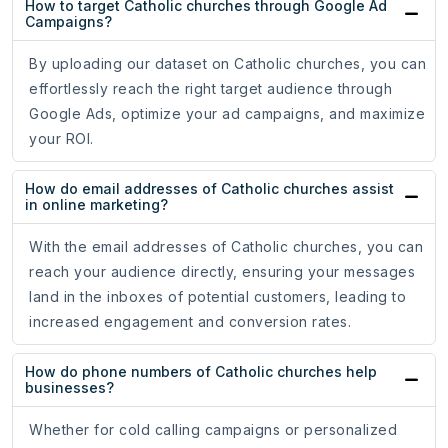
How to target Catholic churches through Google Ad
Campaigns?
By uploading our dataset on Catholic churches, you can
effortlessly reach the right target audience through
Google Ads, optimize your ad campaigns, and maximize
your ROI.
How do email addresses of Catholic churches assist
in online marketing?
With the email addresses of Catholic churches, you can
reach your audience directly, ensuring your messages
land in the inboxes of potential customers, leading to
increased engagement and conversion rates.
How do phone numbers of Catholic churches help
businesses?
Whether for cold calling campaigns or personalized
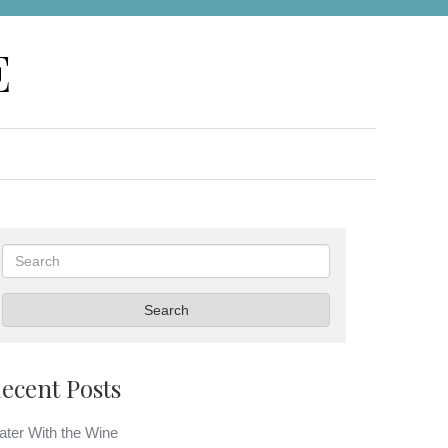
E
Search
Search
ecent Posts
ter With the Wine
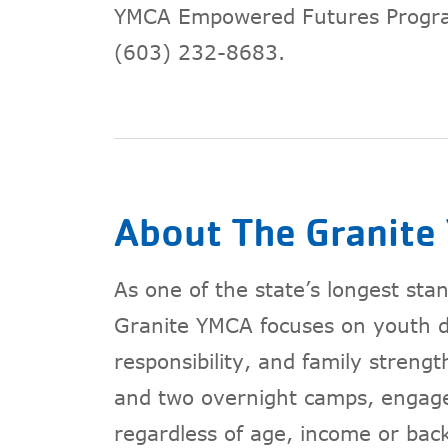
YMCA Empowered Futures Progr
(603) 232-8683.
About The Granit
As one of the state’s longest st
Granite YMCA focuses on youth de
responsibility, and family streng
and two overnight camps, engag
regardless of age, income or bac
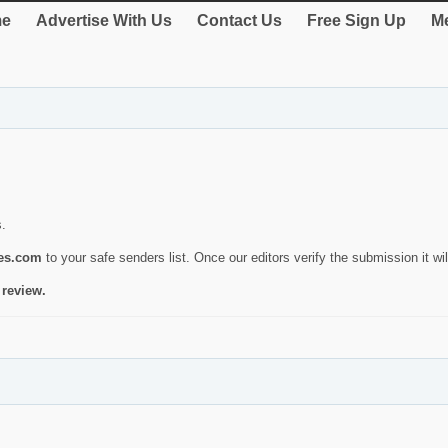
e
Advertise With Us
Contact Us
Free Sign Up
Me
s.
ies.com
to your safe senders list. Once our editors verify the submission it will
 review.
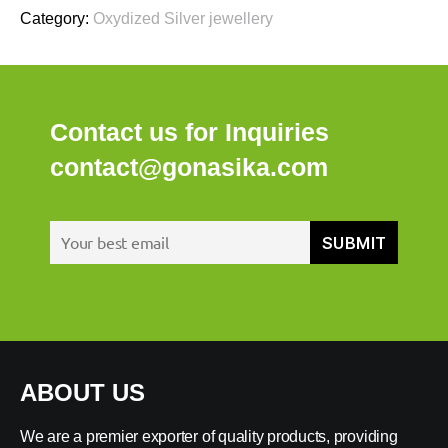
Category:
Oxydized Silver jewellery
Contact us for Inquiries
contact@gonasika.com
ABOUT US
We are a premier exporter of quality products, providing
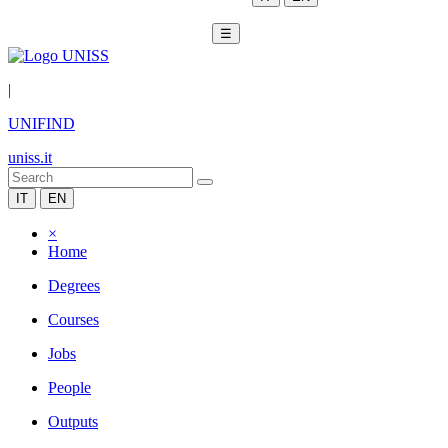
☰
|
UNIFIND
uniss.it
IT
EN
×
Home
Degrees
Courses
Jobs
People
Outputs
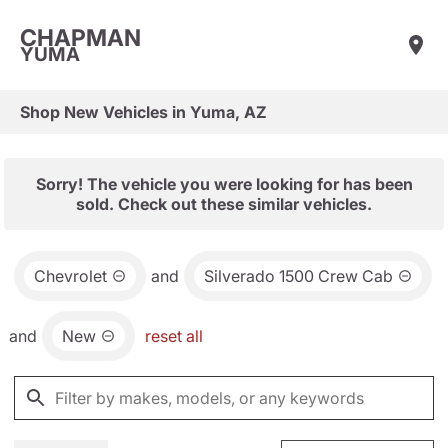
CHAPMAN
YUMA
Shop New Vehicles in Yuma, AZ
Sorry! The vehicle you were looking for has been
sold. Check out these similar vehicles.
Chevrolet
and
Silverado 1500 Crew Cab
and
New
reset all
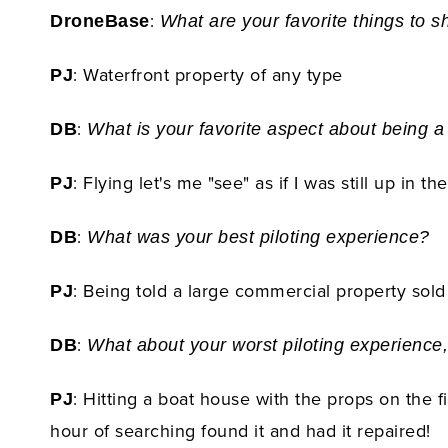
:
DroneBase
What are your favorite things to s
: Waterfront property of any type
PJ
:
DB
What is your favorite aspect about being a
: Flying let's me "see" as if I was still up in
PJ
:
DB
What was your best piloting experience?
: Being told a large commercial property sold 
PJ
:
DB
What about your worst piloting experience,
: Hitting a boat house with the props on the f
PJ
hour of searching found it and had it repaired!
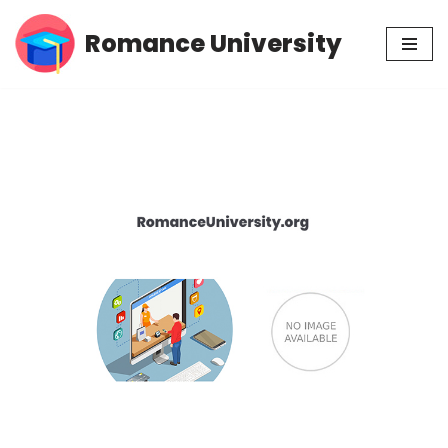
Romance University
Skip
to
content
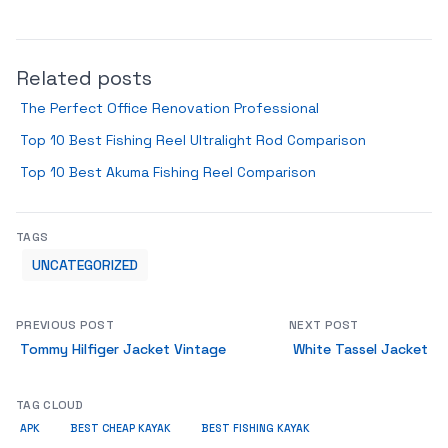
Related posts
The Perfect Office Renovation Professional
Top 10 Best Fishing Reel Ultralight Rod Comparison
Top 10 Best Akuma Fishing Reel Comparison
TAGS
UNCATEGORIZED
PREVIOUS POST
NEXT POST
Tommy Hilfiger Jacket Vintage
White Tassel Jacket
TAG CLOUD
APK
BEST CHEAP KAYAK
BEST FISHING KAYAK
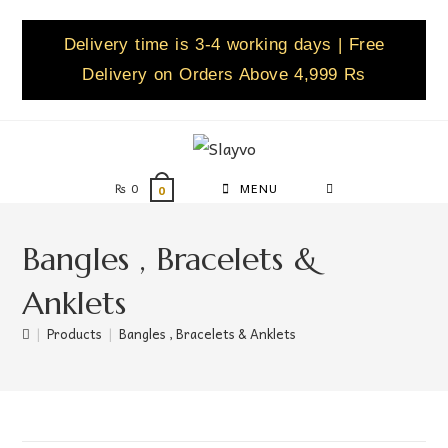
Delivery time is 3-4 working days | Free
Delivery on Orders Above 4,999 Rs
₨
0
MENU
0
Bangles , Bracelets &
Anklets
|
Products
|
Bangles , Bracelets & Anklets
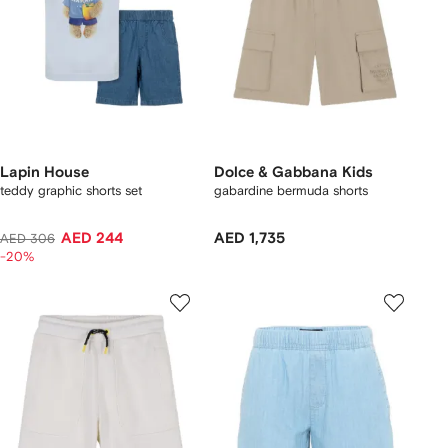
Lapin House
Dolce & Gabbana Kids
teddy graphic shorts set
gabardine bermuda shorts
AED 244
AED 1,735
AED 306
-20%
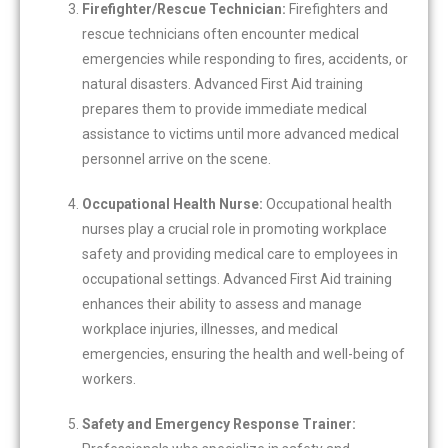
Firefighter/Rescue Technician:
Firefighters and
rescue technicians often encounter medical
emergencies while responding to fires, accidents, or
natural disasters. Advanced First Aid training
prepares them to provide immediate medical
assistance to victims until more advanced medical
personnel arrive on the scene.
Occupational Health Nurse:
Occupational health
nurses play a crucial role in promoting workplace
safety and providing medical care to employees in
occupational settings. Advanced First Aid training
enhances their ability to assess and manage
workplace injuries, illnesses, and medical
emergencies, ensuring the health and well-being of
workers.
Safety and Emergency Response Trainer:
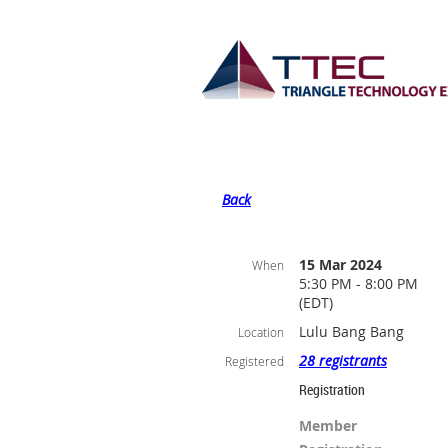
Back
15 Mar 2024
When
5:30 PM - 8:00 PM
(EDT)
Lulu Bang Bang
Location
28 registrants
Registered
Registration
Member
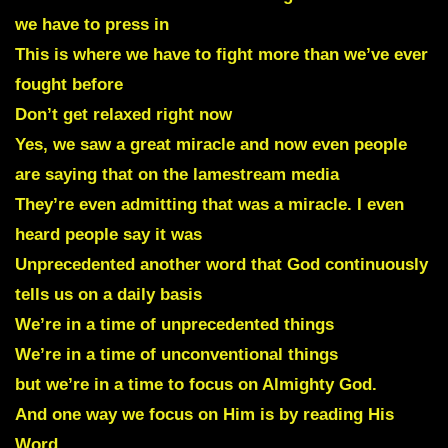
we have to press in
This is where we have to fight more than we’ve ever
fought before
Don’t get relaxed right now
Yes, we saw a great miracle and now even people
are saying that on the lamestream media
They’re even admitting that was a miracle. I even
heard people say it was
Unprecedented another word that God continuously
tells us on a daily basis
We’re in a time of unprecedented things
We’re in a time of unconventional things
but we’re in a time to focus on Almighty God.
And one way we focus on Him is by reading His
Word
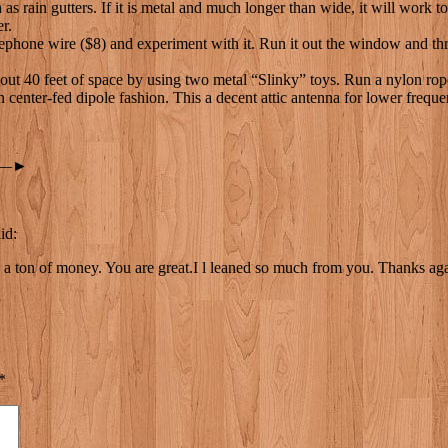
s rain gutters. If it is metal and much longer than wide, it will work t
er.
hone wire ($8) and experiment with it. Run it out the window and throw 
 40 feet of space by using two metal “Slinky” toys. Run a nylon rope th
in center-fed dipole fashion. This a decent attic antenna for lower freq
—►
id:
e a ton of money. You are great.I l leaned so much from you. Thanks ag
*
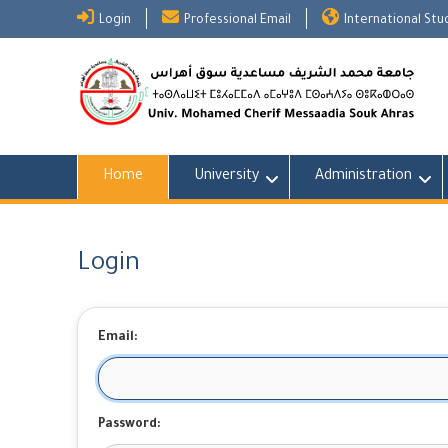
Skip
Login
Professional Email
International St
to
content
Home
University
Administration
Login
Email:
Password:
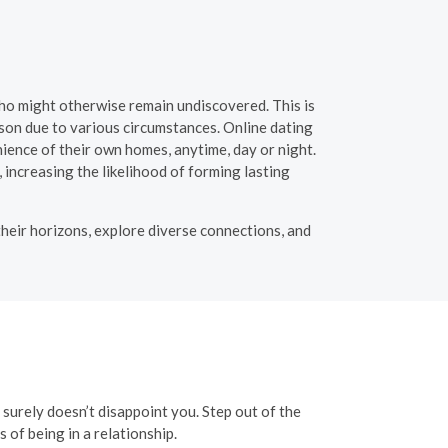
 who might otherwise remain undiscovered. This is
rson due to various circumstances. Online dating
ience of their own homes, anytime, day or night.
, increasing the likelihood of forming lasting
their horizons, explore diverse connections, and
t surely doesn’t disappoint you. Step out of the
of being in a relationship.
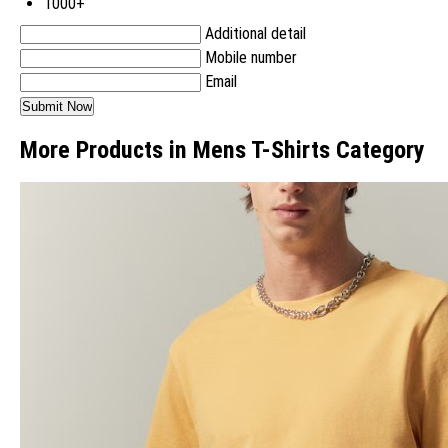
1000+
Additional detail
Mobile number
Email
More Products in Mens T-Shirts Category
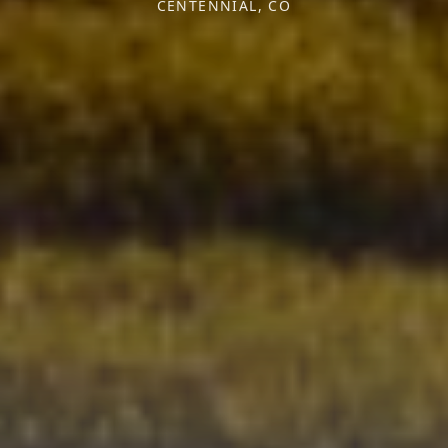
CENTENNIAL, CO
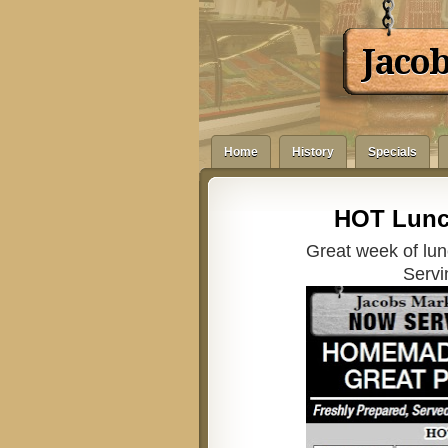
Jaco
Home
History
Specials
HOT Lunc
Great week of lun
Servi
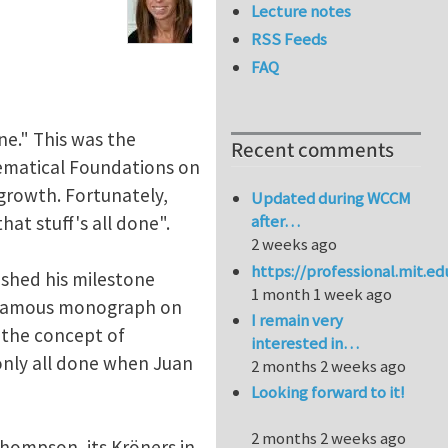
Lecture notes
RSS Feeds
FAQ
ne." This was the
Recent comments
hematical Foundations on
growth. Fortunately,
Updated during WCCM
after…
at stuff's all done".
2 weeks ago
https://professional.mit.e
ished his milestone
1 month 1 week ago
is famous monograph on
I remain very
d the concept of
interested in…
t only all done when Juan
2 months 2 weeks ago
Looking forward to it!
2 months 2 weeks ago
y Thompson, its Kröners in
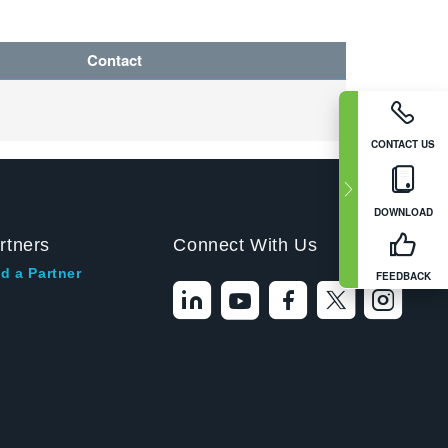
Contact
CONTACT US
DOWNLOAD
rtners
Connect With Us
d a Partner
FEEDBACK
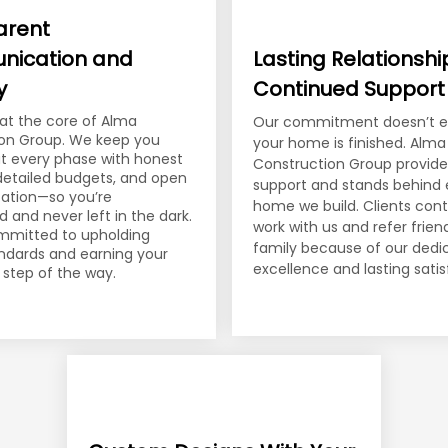
arent
ication and
Lasting Relationsh
y
Continued Support
s at the core of Alma
Our commitment doesn’t 
on Group. We keep you
your home is finished. Alma
t every phase with honest
Construction Group provid
 detailed budgets, and open
support and stands behind 
tion—so you’re
home we build. Clients cont
and never left in the dark.
work with us and refer frie
mmitted to upholding
family because of our dedi
andards and earning your
excellence and lasting satis
 step of the way.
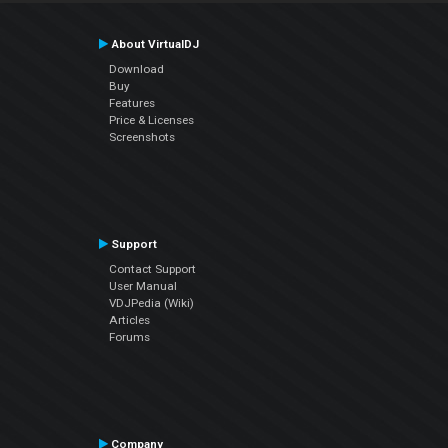
About VirtualDJ
Download
Buy
Features
Price & Licenses
Screenshots
Support
Contact Support
User Manual
VDJPedia (Wiki)
Articles
Forums
Company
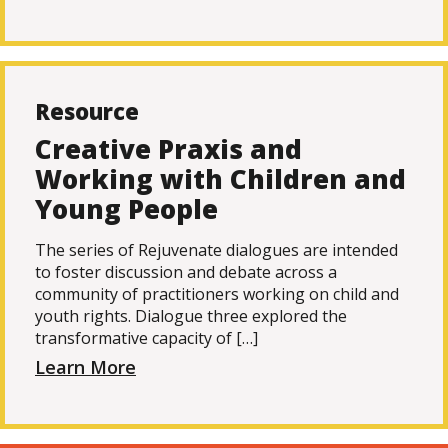
Resource
Creative Praxis and
Working with Children and
Young People
The series of Rejuvenate dialogues are intended
to foster discussion and debate across a
community of practitioners working on child and
youth rights. Dialogue three explored the
transformative capacity of […]
Learn More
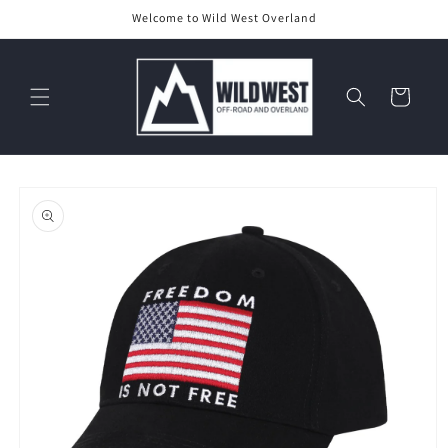
Skip to
Welcome to Wild West Overland
content
Cart
Skip to
product
information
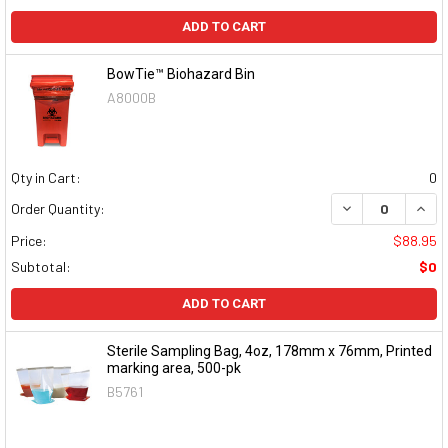
ADD TO CART
BowTie™ Biohazard Bin
A8000B
Qty in Cart:
0
DECREASE QUAN
INCR
Order Quantity:
Price:
$88.95
Subtotal:
$0
ADD TO CART
Sterile Sampling Bag, 4oz, 178mm x 76mm, Printed
marking area, 500-pk
B5761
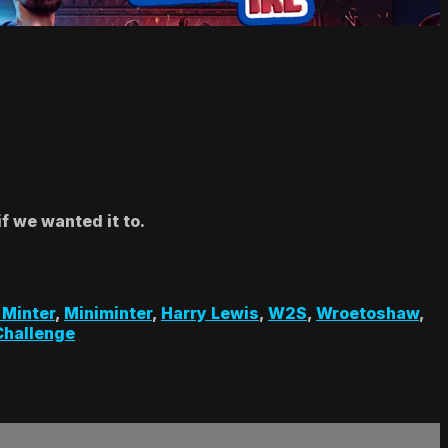
f we wanted it to.
 Minter
,
Miniminter
,
Harry Lewis
,
W2S
,
Wroetoshaw
,
Challenge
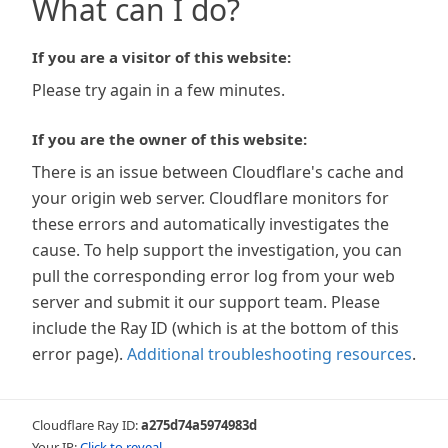
What can I do?
If you are a visitor of this website:
Please try again in a few minutes.
If you are the owner of this website:
There is an issue between Cloudflare's cache and
your origin web server. Cloudflare monitors for
these errors and automatically investigates the
cause. To help support the investigation, you can
pull the corresponding error log from your web
server and submit it our support team. Please
include the Ray ID (which is at the bottom of this
error page).
Additional troubleshooting resources
.
Cloudflare Ray ID:
a275d74a5974983d
Your IP:
Click to reveal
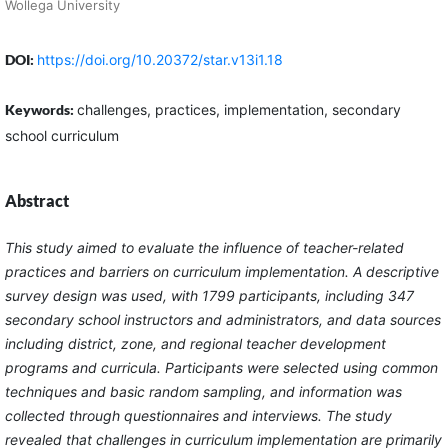
Wollega University
DOI:
https://doi.org/10.20372/star.v13i1.18
Keywords:
challenges, practices, implementation, secondary
school curriculum
Abstract
This study aimed to evaluate the influence of teacher-related
practices and barriers on curriculum implementation. A descriptive
survey design was used, with 1799 participants, including 347
secondary school instructors and administrators, and data sources
including district, zone, and regional teacher development
programs and curricula. Participants were selected using common
techniques and basic random sampling, and information was
collected through questionnaires and interviews. The study
revealed that challenges in curriculum implementation are primarily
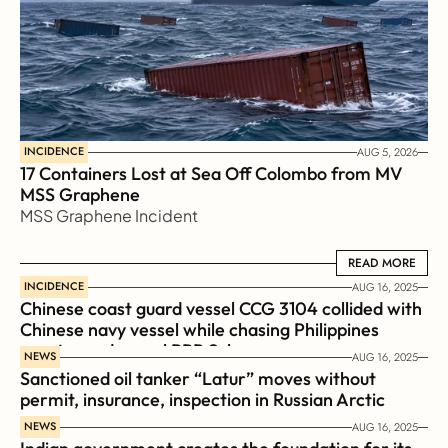
INCIDENCE
AUG 5, 2026
17 Containers Lost at Sea Off Colombo from MV 
MSS Graphene 
MSS Graphene Incident
READ MORE
READ MORE
INCIDENCE
AUG 16, 2025
Chinese coast guard vessel CCG 3104 collided with 
Chinese navy vessel while chasing Philippines  
coast guard vessel BRP Suluan 
NEWS
AUG 16, 2025
Sanctioned oil tanker “Latur” moves without 
permit, insurance, inspection in Russian Arctic
NEWS
AUG 16, 2025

• Description of the task
Go through the data and return each line where the word "server" appears.

• Result below
your origin web server. Cloudflare monitors for
server and submit it our support team. Please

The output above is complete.